Task to complete » Exact copy, no pictures: repeat the data that follows.

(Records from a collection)
=-=-=-=-=

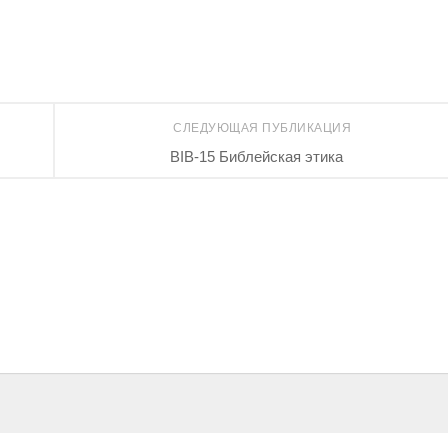
СЛЕДУЮЩАЯ ПУБЛИКАЦИЯ
BIB-15 Библейская этика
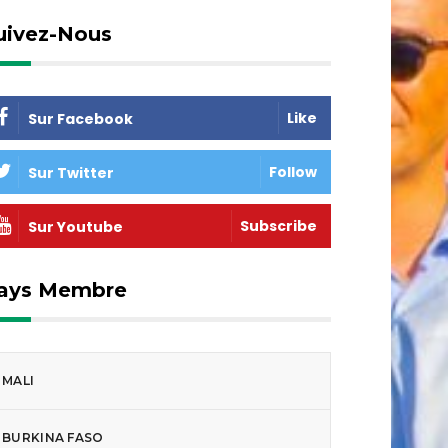
uivez-Nous
Like
Sur Facebook
Follow
Sur Twitter
Subscribe
Sur Youtube
ays Membre
MALI
BURKINA FASO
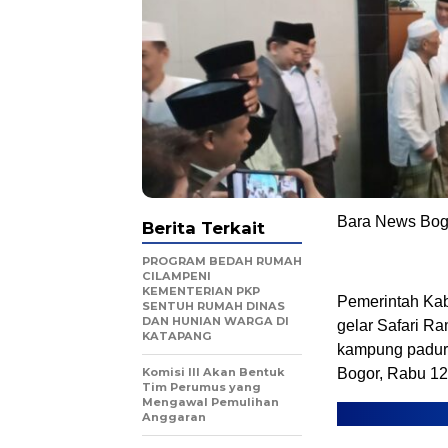
Bara News Bog
Berita Terkait
PROGRAM BEDAH RUMAH
CILAMPENI
KEMENTERIAN PKP
Pemerintah Kab
SENTUH RUMAH DINAS
DAN HUNIAN WARGA DI
gelar Safari R
KATAPANG
kampung padur
Komisi III Akan Bentuk
Bogor, Rabu 12
Tim Perumus yang
Mengawal Pemulihan
Anggaran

=-=-=-=-=

Written response »
СЛЕДУЮЩАЯ ПУБЛИКАЦИЯ
BIB-15 Библейская этика
uivez-Nous
Like
Sur Facebook
Follow
Sur Twitter
Subscribe
Sur Youtube
ays Membre
MALI
BURKINA FASO
Bara News Bog
Berita Terkait
PROGRAM BEDAH RUMAH
CILAMPENI
KEMENTERIAN PKP
Pemerintah Kab
SENTUH RUMAH DINAS
DAN HUNIAN WARGA DI
gelar Safari R
KATAPANG
kampung padur
Komisi III Akan Bentuk
Bogor, Rabu 12
Tim Perumus yang
Mengawal Pemulihan
Anggaran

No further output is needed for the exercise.